> How to complete this task
Return the listing below unchanged, but without pictures.
══ Dataset content
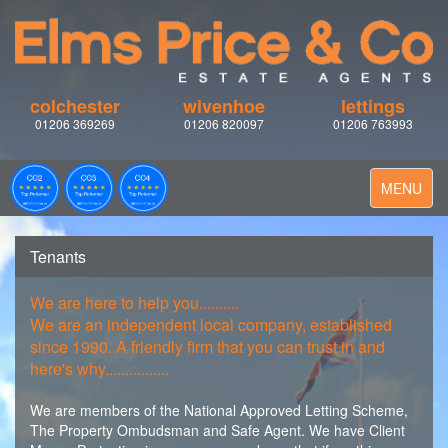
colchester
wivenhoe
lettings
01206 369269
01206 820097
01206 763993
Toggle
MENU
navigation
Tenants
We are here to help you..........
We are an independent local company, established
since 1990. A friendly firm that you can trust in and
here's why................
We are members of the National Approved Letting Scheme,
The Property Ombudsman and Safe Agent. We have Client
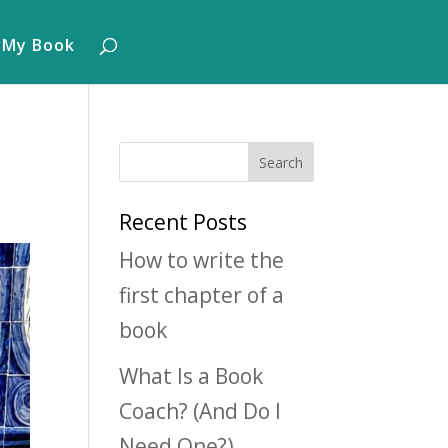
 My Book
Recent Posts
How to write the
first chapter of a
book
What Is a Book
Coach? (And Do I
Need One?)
════
> Exercise response
colchester
wivenhoe
lettings
01206 369269
01206 820097
01206 763993
Toggle
MENU
navigation
Tenants
We are here to help you..........
We are an independent local company, established
since 1990. A friendly firm that you can trust in and
here's why................
We are members of the National Approved Letting Scheme,
The Property Ombudsman and Safe Agent. We have Client
 My Book
Recent Posts
How to write the
first chapter of a
book
What Is a Book
Coach? (And Do I
Need One?)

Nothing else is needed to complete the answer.